Creating medicine that works better can provide massive revenue tailwinds to drugmakers, but high clinical trial failure rates and limited product life spans due to patent expiration force fierce competition among companies.
In this clip from The Motley Fool's Industry Focus: Healthcare, host Kristine Harjes is joined by Motley Fool contributor Todd Campbell to discuss how companies like Gilead Sciences (NASDAQ:GILD) think about efficacy when figuring out their strategy.
A full transcript follows the video.
This video was recorded on March 7, 2018.
Kristine Harjes: The very first factor to dig into is a no-brainer. This one is efficacy. How well does the drug work?
Todd Campbell: Right. Can we build a better mousetrap than whatever the standard of care currently is for that indication? Can we reshape or revolutionize that indication so that we capture all of the money that's potentially up for grabs? Kristine, just in going through and thinking about how to discuss this with our listeners, I think you'll probably agree that the best example of efficacy and disruption in recent memory is Gilead Sciences and what it did in hepatitis C.
Harjes: Absolutely. When Gilead won approval for its hepatitis C drug Sovaldi in 2014, that was a complete game-changer. Previously, patients were looking at drugs that were just not very good at all. They were mostly effective, and they were a pain. But Gilead came out with Sovaldi, and it totally changed the game, with cure rates of upward of 90%. With that, it ate everybody's lunch. There were no other reasonable competitors at that point.
Campbell: Right, you had these old-style treatments for decades that included Ribavirin and Peginterferon. I think the functional cure rates of taking those over the course of very long treatment periods was only 50%, it was like a coin flip. Then, in 2011, Vertex got approved a drug called Incivek, which at the time was game-changing. But even then, the functional cure rate was only about 80%. So, when Gilead Sciences came out with Sovaldi, and later in the year Harvoni in 2014, and was able to increase those functional cure rates above 90%, it was game-changing.
I think, you look at this and you think back, how Gilead Sciences got to that point. Think about all of the people who were up in arms about how much money Gilead Sciences paid to get its hands on the drug that would eventually become Sovaldi. A lot of people were scratching their heads about that. Again, they did the numbers and they were looking at this saying, "If we can do this and we can come up with a functional cure rate efficacy that's really so much better than anything that's currently out there, well, then it could be a huge drug." And sure enough, these were huge drugs.
Harjes: Yeah. This drug ended up making Gilead Sciences so much money. It basically changed what the story behind Gilead Sciences was. This went from a company that was really just about HIV and added an entire blockbuster franchise.
Campbell: Yeah. At one point, I think they were close to doing $20 billion in annualized sales just from hepatitis C. That's pretty remarkable. It goes to show that, front and center on the minds of anyone involved in this business isn't just the idea of making money, but it's also this whole idea of, if we can disrupt by creating something that really, really works well, this much better drug that will, by the nature of it, end up being successful on its own.

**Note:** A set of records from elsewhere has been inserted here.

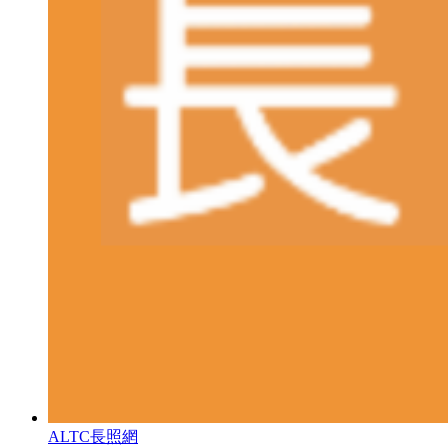
ALTC長照網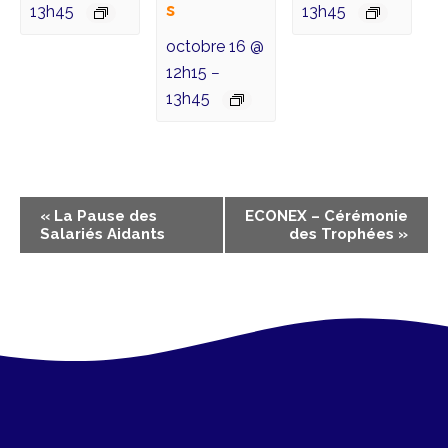
s
13h45
13h45
octobre 16 @
12h15
–
13h45
N
«
La Pause des
ECONEX – Cérémonie
Salariés Aidants
des Trophées
»
a
v
i
g
a
t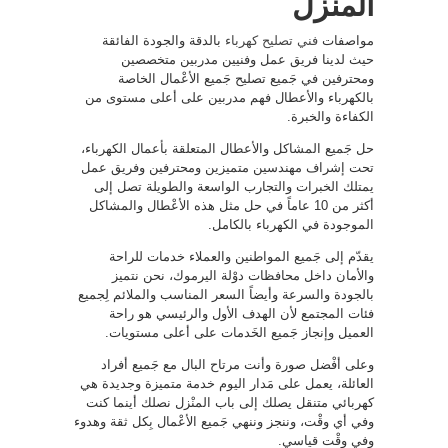
المنزل
مواصفات
فني تصليح كهرباء
بالدقة والجودة الفائقة
حيث لدينا فريق عمل وفنيين مدربين متخصصين
ومحترفين في جَميع تصليح جَميع الأعْمال الخاصة
بالكهرباء والأعطال فهم مدربين على أعلى مستوى من
الكفاءة والخبرة.
حل جَميع المشاكل والأعطال المتعلقة بأعمال الكهرباء،
تحت إشراف مهندسين متميزين ومحترفين وفريق عمل
يمتلك الخبرات والتجارب الواسعة والطويلة تصل إلى
أكثر من 10 عاماً في حل مثل هذه الأعْطال والمشاكل
الموجودة في الكهرباء بالكامل.
يقدّم إلى جَميع المواطنين والعملاء خدمات للراحة
والأمان داخل محافظات دوْلة اليرموك، نحن نتميز
بالجودة والسرعة وأيضاً السعر المناسب والملائم لِجميع
فئات المجتمع لأن الهدف الأول والرئيسي هو راحة
العميل وإنجاز جَميع الخَدمات على أعلى مستويات.
وعلى أفْضل صورة وأنت مرتاح البال مع جَميع أفراد
العائلة، يعمل على مَدار اليوم خدمة متميزة وجديدة هي
كهربائي متنقل يصلك إلى باب المنْزل نصلك أينما كنت
وفي أي وقْت، وننجز وننهي جَميع الأعْمال بِكل ثقة وهدوء
وفي وقْت قياسي.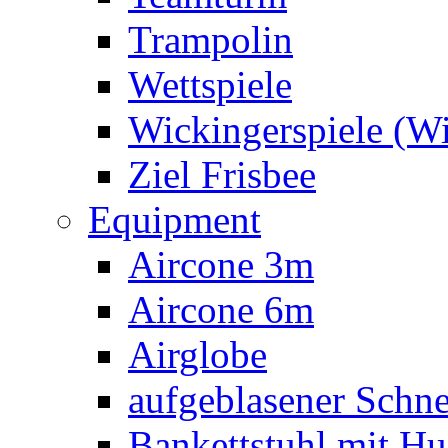
Trampolin
Wettspiele
Wickingerspiele (W
Ziel Frisbee
Equipment
Aircone 3m
Aircone 6m
Airglobe
aufgeblasener Sch
Bankettstuhl mit Hu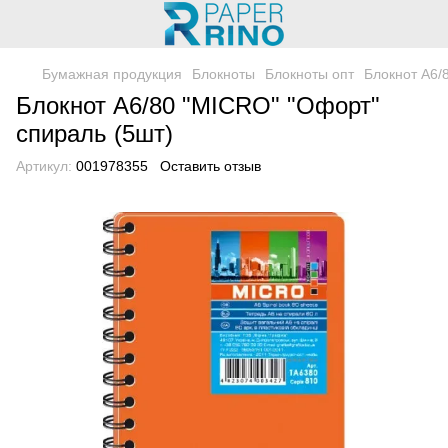
Бумажная продукция
Блокноты
Блокноты опт
Блокнот A6/
Блокнот A6/80 "MICRO" "Офорт"
спираль (5шт)
Артикул:
001978355
Оставить отзыв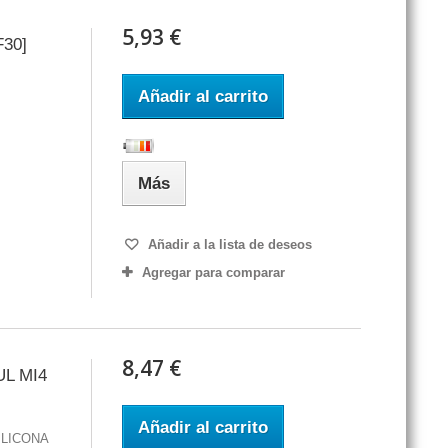
5,93 €
30]
Añadir al carrito
Más
Añadir a la lista de deseos
Agregar para comparar
8,47 €
L MI4
Añadir al carrito
LICONA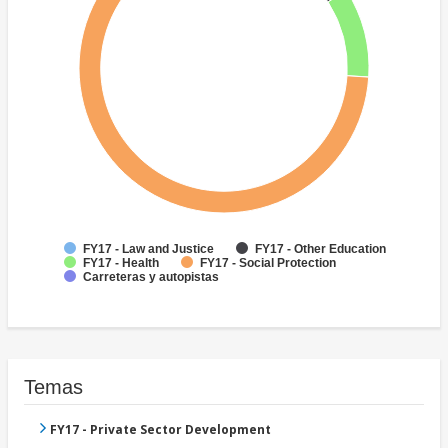
FY17 - Law and Justice
FY17 - Other Education
FY17 - Health
FY17 - Social Protection
Carreteras y autopistas
Temas
FY17 - Private Sector Development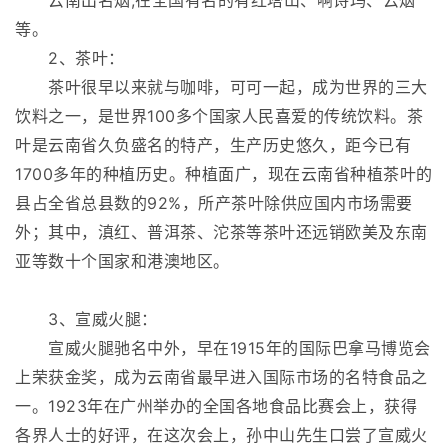
云南出名烟,在全国有名的有红塔山、啊诗玛、云烟
等。
2、茶叶：
茶叶很早以来就与咖啡，可可一起，成为世界的三大
饮料之一，是世界100多个国家人民喜爱的传统饮料。茶
叶是云南省久负盛名的特产，生产历史悠久，距今已有
1700多年的种植历史。种植面广，现在云南省种植茶叶的
县占全省总县数的92%，所产茶叶除供应国内市场需要
外；其中，滇红、普洱茶、沱茶等茶叶还远销欧美及东南
亚等数十个国家和港澳地区。
3、宣威火腿：
宣威火腿驰名中外，早在1915年的国际巴拿马博览会
上荣获金奖，成为云南省最早进入国际市场的名特食品之
一。1923年在广州举办的全国各地食品比赛会上，获得
各界人士的好评，在这次会上，孙中山先生口尝了宣威火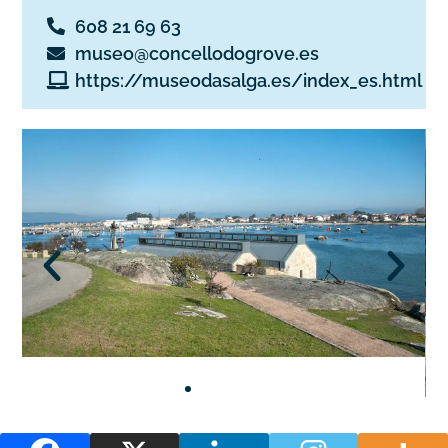
608 21 69 63
museo@concellodogrove.es
https://museodasalga.es/index_es.html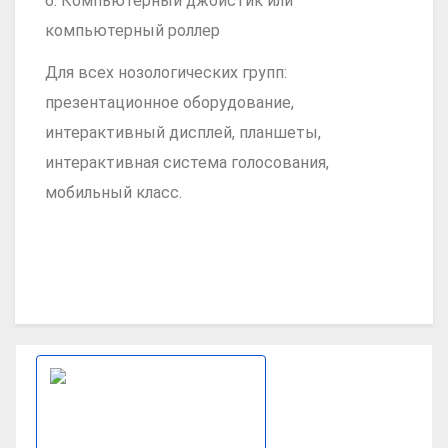
6. Компьютерный джойстик или
компьютерный роллер
Для всех нозологических групп:
презентационное оборудование,
интерактивный дисплей, планшеты,
интерактивная система голосования,
мобильный класс.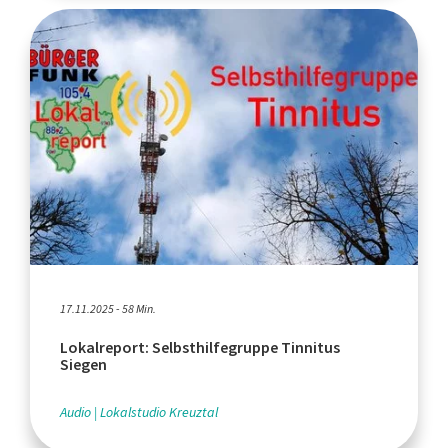
17.11.2025 - 58 Min.
Lokalreport: Selbsthilfegruppe Tinnitus
Siegen
Audio
Lokalstudio Kreuztal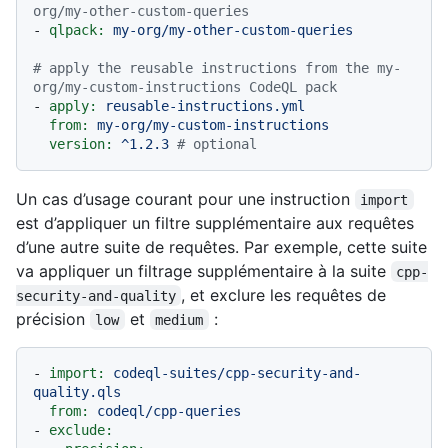
org/my-other-custom-queries
-
qlpack:
my-org/my-other-custom-queries
# apply the reusable instructions from the my-
org/my-custom-instructions CodeQL pack
-
apply:
reusable-instructions.yml
from:
my-org/my-custom-instructions
version:
^1.2.3
# optional
Un cas d’usage courant pour une instruction
import
est d’appliquer un filtre supplémentaire aux requêtes
d’une autre suite de requêtes. Par exemple, cette suite
va appliquer un filtrage supplémentaire à la suite
cpp-
, et exclure les requêtes de
security-and-quality
précision
et
:
low
medium
-
import:
codeql-suites/cpp-security-and-
quality.qls
from:
codeql/cpp-queries
-
exclude: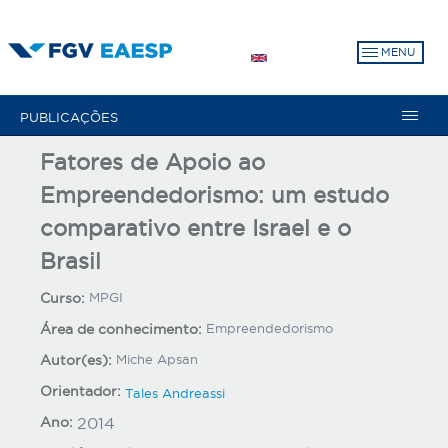
Pular
para
MENU
o
conteúdo
principal
PUBLICAÇÕES
Fatores de Apoio ao
Empreendedorismo: um estudo
comparativo entre Israel e o
Brasil
Curso:
MPGI
Área de conhecimento:
Empreendedorismo
Autor(es):
Miche Apsan
Orientador:
Tales Andreassi
Ano:
2014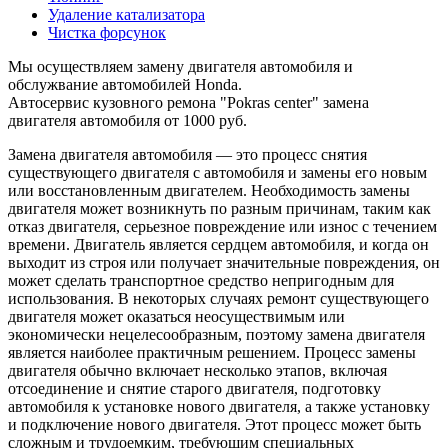
Удаление катализатора
Чистка форсунок
Мы осуществляем замену двигателя автомобиля и
обслужвание автомобилей Honda.
Автосервис кузовного ремона "Pokras center" замена
двигателя автомобиля от 1000 руб.
Замена двигателя автомобиля — это процесс снятия
существующего двигателя с автомобиля и замены его новым
или восстановленным двигателем. Необходимость замены
двигателя может возникнуть по разным причинам, таким как
отказ двигателя, серьезное повреждение или износ с течением
времени. Двигатель является сердцем автомобиля, и когда он
выходит из строя или получает значительные повреждения, он
может сделать транспортное средство непригодным для
использования. В некоторых случаях ремонт существующего
двигателя может оказаться неосуществимым или
экономически нецелесообразным, поэтому замена двигателя
является наиболее практичным решением. Процесс замены
двигателя обычно включает несколько этапов, включая
отсоединение и снятие старого двигателя, подготовку
автомобиля к установке нового двигателя, а также установку
и подключение нового двигателя. Этот процесс может быть
сложным и трудоемким, требующим специальных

Harjes: Gilead Sciences in hepatitis C is a pretty obvious example. But it's worth pointing out that there's a little bit of nuance here. For example, you see pretty frequently two different drugs competing in the same market, and one will claim that in its trials, it had, say, a 90% cure rate, vs. the other one only had 80%. Unless you actually have a head-to-head trial, it can sometimes be hard to tell whether the one drug actually is better. That all comes down to trial design. Do you want to dive into that a little bit?
Campbell: Yeah. I'm so happy that you brought that up. I think it's important to remember. Obviously, we have different hurdles of efficacy to clear that we can actually categorize, how good is this drug, really? If you're comparing it to the easiest hurdle, which is a placebo, so, I'm doing nothing vs. taking this drug, well, that tells me something, but it doesn't necessarily tell me that this option is better than, say, the current standard of care. Unless, of course, you do a study that actually compares the two of them head to head, we don't know that.
The other thing, too, that I think investors have to remember is, you can demonstrate efficacy in multiple ways. We've talked about this on the show before with surrogate endpoints vs. the actual overall survival. So, using, say, response rate vs. overall survival, or progression-free survival. I'm talking mostly about cancer drugs here, but you could also look at it in autoimmune disease and say, what's the hurdle that we're actually trying to achieve to show that our Phase III trial pans out? I think investors have to be cognizant of that.